Patrick Baudisch, a professor in Germany, has been working with students and assistants for a decade on ways to either improve the touchscreen or invent something better.
Baudisch, an expert in human-computer interaction, works at the Hasso Plattner Institute in Potsdam.
He believes handheld mobile devices have limitless potential. The way forward, he says, is to enable the phones to carry out the essential functions of a computer.
“We’ve got nearly one billion personal computers in the world and we’ve got 4.5 billion mobile phones,” Baudisch said at the IFA, a consumer electronics trade show held in Berlin last week.
“Combining the keyboard and screen into a single thing has not made mobile devices smaller. It’s made them bigger,” he said, citing the Apple iPad.
Some critics have scoffed at the iPad, saying it is just a phone blown up to the size of a tablet computer. But Baudisch says big gadgets like the iPad have an advantage: users don’t have to deal with small screens.
“Small devices have one major inadequacy: the minuteness of the display,” he said. “Our research agenda is to use technology to get around this inherent minuteness.”
Users cannot see what they are working on while they are touching a screen with their fingers. This leads to errors. Scientists call this the “fat finger problem.”
To overcome this, HPI’s Nanotouch project aims to make users touch the far side of a semitransparent screen.
“We’re using the one surface of the device that has gone completely unused in the past,” Baudisch said. “Our studies show test users can put a finger on a feature just 2.8 millimeters wide with 98 percent accuracy.”
His newest project, Imaginary Interfaces, eliminates the need for a touchscreen altogether. Users wear a kind of brooch with a camera inside it and use their hands to operate the device.
The camera monitors the user’s hands, which are bathed in infrared light, which takes the background out of the picture.
A sensor measures the time it takes for the rays to leave the light source, bounce off the hands and return to the camera.
The system allows the user to guide the device using gestures. Snapping the thumb and forefinger, for instance, denotes a mouse click.
Baudisch says it is “touchscreen interaction without the touchscreen.”
“The imagination of a user is actually a very powerful tool,” he said. “We use imaginary interfaces to make mobile devices far more powerful simply by employing our brainpower.”
The resolution of this “screen” in midair is still fairly low: the camera can only reliably pick up separations of about four centimeters or more.
“But it gets more accurate the closer my fingers get to the fingertips of the other hand,” Baudisch said.
Not everything dreamed up by scientists are commercially viable, however. So what do manufacturers think of inventions like these?

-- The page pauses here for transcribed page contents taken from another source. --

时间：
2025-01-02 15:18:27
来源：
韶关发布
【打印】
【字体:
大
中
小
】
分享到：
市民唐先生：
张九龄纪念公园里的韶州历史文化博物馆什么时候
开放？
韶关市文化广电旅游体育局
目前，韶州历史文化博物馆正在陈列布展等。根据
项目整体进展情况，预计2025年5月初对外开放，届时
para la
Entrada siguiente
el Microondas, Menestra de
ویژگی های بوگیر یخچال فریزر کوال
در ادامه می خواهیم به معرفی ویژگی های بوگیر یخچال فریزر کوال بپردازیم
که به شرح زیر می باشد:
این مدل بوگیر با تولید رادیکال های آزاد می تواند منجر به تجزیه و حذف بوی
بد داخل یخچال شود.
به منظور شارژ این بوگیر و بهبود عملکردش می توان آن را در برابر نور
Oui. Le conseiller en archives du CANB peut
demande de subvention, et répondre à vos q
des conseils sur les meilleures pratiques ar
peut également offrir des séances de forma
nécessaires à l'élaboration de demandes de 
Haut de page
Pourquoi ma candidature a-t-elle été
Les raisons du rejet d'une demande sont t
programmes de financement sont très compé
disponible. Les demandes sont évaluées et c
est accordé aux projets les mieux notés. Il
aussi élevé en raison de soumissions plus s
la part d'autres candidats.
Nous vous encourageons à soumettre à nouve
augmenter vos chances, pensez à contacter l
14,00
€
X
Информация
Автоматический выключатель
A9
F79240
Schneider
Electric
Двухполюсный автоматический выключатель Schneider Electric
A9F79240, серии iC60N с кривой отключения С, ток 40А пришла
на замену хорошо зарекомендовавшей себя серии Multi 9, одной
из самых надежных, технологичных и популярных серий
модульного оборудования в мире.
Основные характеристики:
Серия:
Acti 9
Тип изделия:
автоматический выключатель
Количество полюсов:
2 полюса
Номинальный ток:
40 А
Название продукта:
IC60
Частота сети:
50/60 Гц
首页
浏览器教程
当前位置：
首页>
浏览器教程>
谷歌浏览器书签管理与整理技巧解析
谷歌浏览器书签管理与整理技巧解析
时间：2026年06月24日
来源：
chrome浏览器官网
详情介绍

“It sounds very clever, but I’d categorize it at the visionary end,” said Martin Unger, chief executive of Infotronik Touchscreen Systeme, which is based in Austria.
He said he expected software and camera technology to improve enough to bring revolutionary changes to human-machine interaction.
Baudisch, meanwhile, says he does not feel “visionary” is a term of criticism, since he is thinking 10 years ahead. “It won’t be long until the PC reverts to what it was at the beginning: just a glorified typewriter,” he said.